Kikyo is extremely pissed off even though he was originally happy with the money he received and the reasons he lost it are nothing at all to do with Nakae. He gets straight on a train (not a Shinkansen) to Tokyo to confront him, but only gets the brush off and an offer of token hush money when Nakae realises Kikyo could cause a problem, something he is apparently keen to do because he starts connecting the dots between the elegant young woman he saw delivering envelopes to Nakae and a senior executive at the rail office.
Needless to say, Nakae is a totally immoral, not quite conman chancer with the gift of the gab. He approached Kikyo with the job because he’d done his research and knew he’d take the bait. Kikyo already had a failed business behind him and desperately wanted to succeed. In the end he’d find it too difficult to resist the temptation of such a big contract even if he had his doubts, and his greed might prevent him asking too many questions. What Nakae didn’t bank on, however, was the depth of his resentment when he realised he’d been used and then cheated.
“Large corporations are the new Daimyo” Kikyo tells his later accomplice, Yoko (Yukiko Fuji), Nakae’s former squeeze. He quit his salaryman job because he wanted to be his own boss, but feels like the world has pulled away from people like him, forever denying them a ticket on the Shinkansen, allowing them only to ride the now ironically named “super express”. Yoko feels something similar. She’s refused marriage after coming to the conclusion that men can’t be relied on – her father died in an accident when she was 11 after which her now bedridden mother raised her alone by working as a maid, and an ill-advised “affair” with a married university professor who took advantage of her naivety only further convinced her that she’s better off a free agent. Yoko wants total independence and the opportunity to start a business of her own, which is why she agreed to team up with Nakae to become the mistress of her boss at the rail company, Zaitsu (Eiji Funakoshi), who’d taken a liking to her and is the classic sad middle-aged salaryman with a wife suffering from TB he’d long since grown apart from.
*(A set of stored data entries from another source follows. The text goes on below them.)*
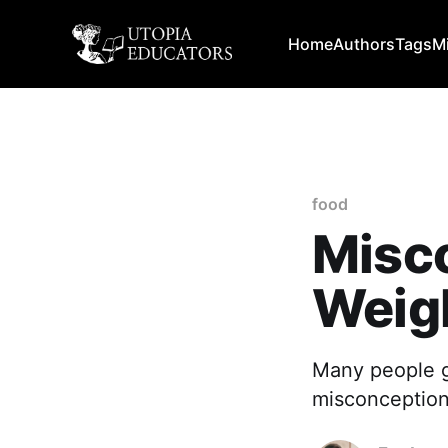
Home
Authors
Tags
M
food
Misc
Weig
Many people go
misconception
“There’s nothing more important than life” Nakae later grimly admits, trying to save his own skin, but it’s too little too late. Previously, he’d claimed he was “ready to commit any crime for money”, but mainly thrived on sadistic machinations setting up complex blackmail plots lined with little bombs he could set off if and when the occasion called. Kikyo takes him on at his own game, blackmailing the blackmailer, never really intending to expose the corruption only to parasitically profit from it. What he discovers is there was a much higher price to be paid than he realised because Nakae was only ever a middle man. The people at the top of the tree won’t want to pay at all and they think they don’t have to because “peasants” are expendable. Eventually turning to the police, he finds himself thanked for his service but is forced to admit that he only really wanted the money until he realised how far others were willing to go to get it. Spotting the shiny new Shinkansen rocketing past his widow seat on the super express, all he can do is lower the blind and try to get some sleep.